THE JANUARY/FEBRUARY issue of Frieze features a cover profile of Henry Taylor authored by Terence Trouillot, a senior editor of the contemporary art magazine. The writer first met Taylor, hung out with the artist, and was introduced to his work a decade ago when “Henry Taylor” (2012), his first institutional exhibition in New York, was on view at MoMA PS1. Trouillot was managing the museum’s restaurant at the time. He recalls “being floored by the sheer grit and tenacity of his brushwork.”

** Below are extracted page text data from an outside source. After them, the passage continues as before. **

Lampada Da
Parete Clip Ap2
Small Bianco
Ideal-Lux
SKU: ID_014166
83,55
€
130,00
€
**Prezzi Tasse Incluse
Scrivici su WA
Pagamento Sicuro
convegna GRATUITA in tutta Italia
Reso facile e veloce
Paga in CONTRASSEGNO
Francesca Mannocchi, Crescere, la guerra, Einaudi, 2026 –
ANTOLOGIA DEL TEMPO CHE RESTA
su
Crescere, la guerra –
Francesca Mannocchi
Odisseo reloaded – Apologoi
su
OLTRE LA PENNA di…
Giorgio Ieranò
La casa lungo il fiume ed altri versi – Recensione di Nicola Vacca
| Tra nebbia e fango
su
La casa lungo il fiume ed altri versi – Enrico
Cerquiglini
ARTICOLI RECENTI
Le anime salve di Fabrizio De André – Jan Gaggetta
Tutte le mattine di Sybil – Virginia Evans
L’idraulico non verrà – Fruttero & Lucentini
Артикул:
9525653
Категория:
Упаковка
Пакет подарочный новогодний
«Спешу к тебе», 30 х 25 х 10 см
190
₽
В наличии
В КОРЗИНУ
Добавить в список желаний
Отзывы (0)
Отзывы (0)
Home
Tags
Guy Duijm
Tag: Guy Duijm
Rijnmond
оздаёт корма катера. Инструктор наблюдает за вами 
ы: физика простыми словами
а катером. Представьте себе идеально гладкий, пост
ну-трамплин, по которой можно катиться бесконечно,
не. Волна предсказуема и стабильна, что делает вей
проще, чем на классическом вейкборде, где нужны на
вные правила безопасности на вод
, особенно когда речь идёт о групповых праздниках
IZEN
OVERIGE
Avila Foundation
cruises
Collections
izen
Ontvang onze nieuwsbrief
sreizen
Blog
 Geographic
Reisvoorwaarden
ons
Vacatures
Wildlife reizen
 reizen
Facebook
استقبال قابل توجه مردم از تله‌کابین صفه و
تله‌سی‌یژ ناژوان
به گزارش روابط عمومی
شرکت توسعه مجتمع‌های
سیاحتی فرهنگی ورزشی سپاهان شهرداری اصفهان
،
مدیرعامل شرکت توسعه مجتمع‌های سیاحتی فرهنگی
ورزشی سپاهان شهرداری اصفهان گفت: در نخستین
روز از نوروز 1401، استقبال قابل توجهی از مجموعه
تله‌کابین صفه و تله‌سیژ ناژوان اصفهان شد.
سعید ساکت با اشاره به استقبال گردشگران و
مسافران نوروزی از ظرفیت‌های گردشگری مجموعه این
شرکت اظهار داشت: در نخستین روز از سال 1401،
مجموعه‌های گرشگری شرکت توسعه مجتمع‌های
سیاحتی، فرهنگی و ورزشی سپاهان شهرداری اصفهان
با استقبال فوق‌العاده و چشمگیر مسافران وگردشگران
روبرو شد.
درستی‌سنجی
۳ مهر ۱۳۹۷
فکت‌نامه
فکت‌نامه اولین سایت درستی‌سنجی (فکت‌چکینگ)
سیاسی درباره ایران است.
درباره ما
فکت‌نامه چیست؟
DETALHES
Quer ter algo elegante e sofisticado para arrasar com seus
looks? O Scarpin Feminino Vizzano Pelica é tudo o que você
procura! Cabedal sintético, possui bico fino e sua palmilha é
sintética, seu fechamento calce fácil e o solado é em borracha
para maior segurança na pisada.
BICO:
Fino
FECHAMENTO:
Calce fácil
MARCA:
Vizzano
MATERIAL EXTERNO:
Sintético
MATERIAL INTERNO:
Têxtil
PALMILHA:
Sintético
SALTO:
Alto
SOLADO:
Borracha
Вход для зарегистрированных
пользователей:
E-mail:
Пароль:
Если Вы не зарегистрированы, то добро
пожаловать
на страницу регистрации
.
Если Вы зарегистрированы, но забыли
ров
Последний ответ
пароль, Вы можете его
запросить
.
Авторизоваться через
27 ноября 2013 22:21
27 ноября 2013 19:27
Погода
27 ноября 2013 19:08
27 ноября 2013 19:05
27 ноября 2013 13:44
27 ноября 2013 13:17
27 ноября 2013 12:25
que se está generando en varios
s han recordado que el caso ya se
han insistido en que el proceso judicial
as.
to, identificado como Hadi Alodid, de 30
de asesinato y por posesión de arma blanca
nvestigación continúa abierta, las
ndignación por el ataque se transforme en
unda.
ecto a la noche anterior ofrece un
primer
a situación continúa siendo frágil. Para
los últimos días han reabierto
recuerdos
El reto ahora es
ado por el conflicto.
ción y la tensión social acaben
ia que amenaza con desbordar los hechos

Since then, Los Angeles-based Taylor has garnered international attention and joined mega gallery Hauser & Wirth. Taylor, who considers himself a figurative painter, produces candid scenes and fascinating portraits of the people in his expansive universe—family members, friends, fellow artists, historic heroes, victims of police violence, his neighbors during the pandemic lockdown, and anyone of interest he may encounter on a daily basis. He is celebrated for his richly colored, loosely rendered, bluesy approach to visual storytelling.
Henry Taylor: Frieze, January/February 2023
The profile was published on the occasion of “Henry Taylor: B Side” at the Museum of Contemporary Art, Los Angeles, the artist’s largest exhibition to date and first museum survey in his hometown. Organized thematically, more than 150 works are on view, including paintings, drawings, sculpture, and installations, all dating from the mid-1980s to 2022.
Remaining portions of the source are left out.